July 24, 2019 | Comments Off on Growing Professionally, Personally, and Vegetables on The Side
Robin Barnette is transforming learning through the community garden.
Robin Barnette is an Exceptional Children Teacher at Alexander Youth Network in our Psychiatric Residential Treatment (PRTF) program in Charlotte. While she has only been at Alexander for about six months, she has been able to make an impact on the kids in the program through her dedication to revitalizing the community garden. In addressing the diverse needs of the children at Alexander, Mrs. Barnette is learning more about the education process and how to cater to different learning modalities.
It’s never too late to start something new
Robin joined the Alexander team after years of owning her own pre-school in Northern Virginia, Faith Works Daycare, and working in the public school system in North Carolina. Though she worked with children, her first experience working with children with behavioral challenges was not until a few years ago when she worked with children on the Autism spectrum at Solomon’s Children Center.
“I enjoy being able to facilitate a hands-on and meaning-making learning experience.”

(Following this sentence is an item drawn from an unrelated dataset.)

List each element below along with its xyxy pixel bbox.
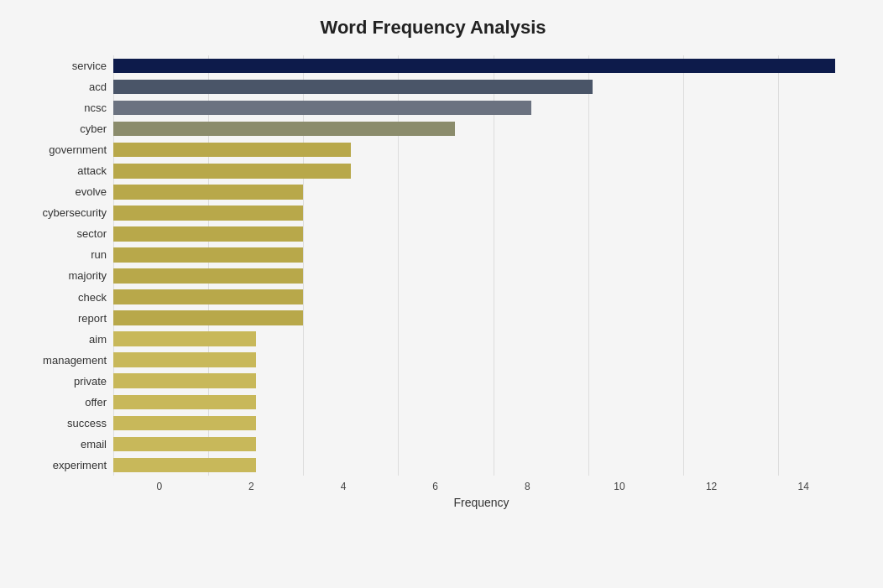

In her role at Alexander, Robin works with counselors to plan and execute activities to meet the specific learning needs and modalities of children in the PRTF program. Through structured days, she incorporates activities like gardening, cooking, and nature walks into her overall lesson plans. These activities help children with their academics and other skills such as self-regulation, coping, and social skills.
In her time at Alexander, a majority of Mrs. Barnette’s lessons plans center around the community garden. After teaching a lesson on the historical roots of agriculture for African American History Month, she realized that many of the kids have a general interest in gardening. Since then she has found ways to adapt gardening to various lesson plans and to meet the different learning styles of the children. For example:
- Visual learners are able to watch the plants progress through their life cycle and learn to recognize their own development through treatment based on recounting interactions with their peers
- Auditory learners can learn by talking through the actions of gardening and pairing that action with what they are learning in a lesson.
- Kinesthetic learners learn through hands-on activities. A lesson of growth estimations can demonstrate how plants are growing and allow children to practice measurements and calculations at the same time.
“I have learned more from our kids than they will ever learn from me.”
Through her time at Alexander and working in the garden with the kids, Robin has broadened her knowledge of incorporating NMT principles into different learning styles. At the same time, the children at Alexander are able to experience learning through a different lens.